Court Opinion

ID: 8356575
Source: CourtListenerOpinion
Date Created: 2022-10-18 00:05:59.86301+00
Date Added: 2024-06-11T16:45:57.441726
License: Public Domain

Duffey, J.,
concurring. The basis of this appeal is the fact that the use of the advertising material is subject to the tax. Appellant not only concedes but relies upon Coca-Cola Bottling Co. of Youngstown v. Bowers, Tax Commr. (1960), 171 Ohio St., 26, and E. J. Heinz Co. v. Bowers, Tax Commr. (1960), 170 Ohio St., 423. Those cases create the issues in this appeal.
As presented in appellant’s brief, the two issues are:
(1) Whether the tax can be applied retroactively to transactions before those cases or only prospectively to transactions after those cases.
(2) Whether the Tax Commissioner is estopped to assess the tax against transactions before those cases.

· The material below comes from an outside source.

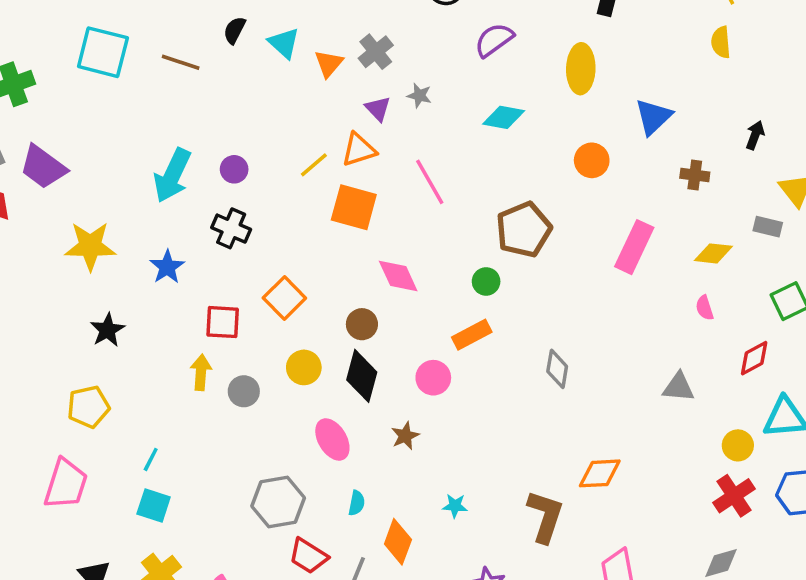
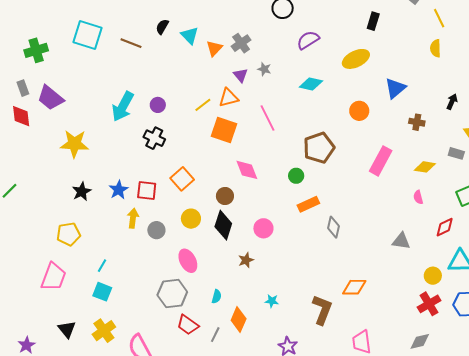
yellow ellipse: (581, 69) -> (356, 59), turned 60
blue star: (167, 267) -> (119, 190), moved
orange rectangle: (472, 335) -> (308, 204), moved
pink ellipse: (332, 439) -> (188, 261), moved

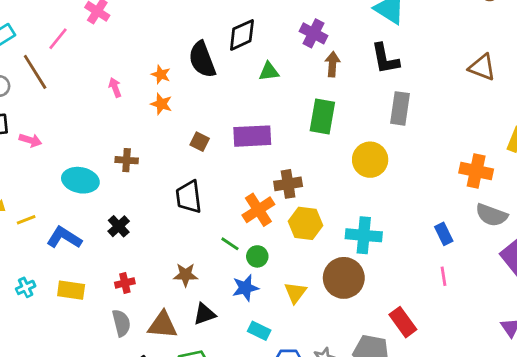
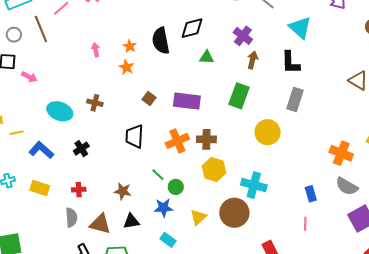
orange cross: (258, 210) -> (177, 141), moved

In addition to authority from other states, appellant relies upon the recent case of Recording Devices, Inc., v. Bowers, Tax Commr. (1963), 174 Ohio St., 518. Ohio does not have, and has not had, an administrative tax ruling system even remotely similar to that of the federal government and some of our sister states. Yet in the Recording Devices case the Board of Tax Appeals reversed the order of the Tax Commissioner and canceled an assessment on admittedly taxable transactions. The board held that the commissioner was bound in 1962 by a personal letter written to a taxpayer in 1938, and that the commissioner would remain so until that “ruling” was “rescinded in writing.” The board held that the taxpayer, having relied on the ruling, coupled with the long-continued administrative practice of the state assessing body in following such ruling, was entitled to have its assessment canceled. 174 Ohio St., at 518 and 519. This court upheld the board’s cancellation as “neither unreasonable nor unlawful.”
In the present case appellant relied not upon a letter, but upon a ruling. The ruling was made not by the Tax Commissioner but by the very highest administrative tax body, and that ruling was officially made and published. Red Top Brewing Co. v. Bowers, Board of Tax Appeals Decisions re Sales and Use Tax, Vol. V, Index No. 60 (1955). Yet the board here refused to cancel appellant’s assessment and this court is affirming. I consider this rank discrimination between taxpayers.
I concur in the result on the ground that the decision in the *468Recording Devices case upholding cancellation of the assessment was erroneous and should be overruled. Since this is only a concurring opinion, I see no point in detailing my reasons.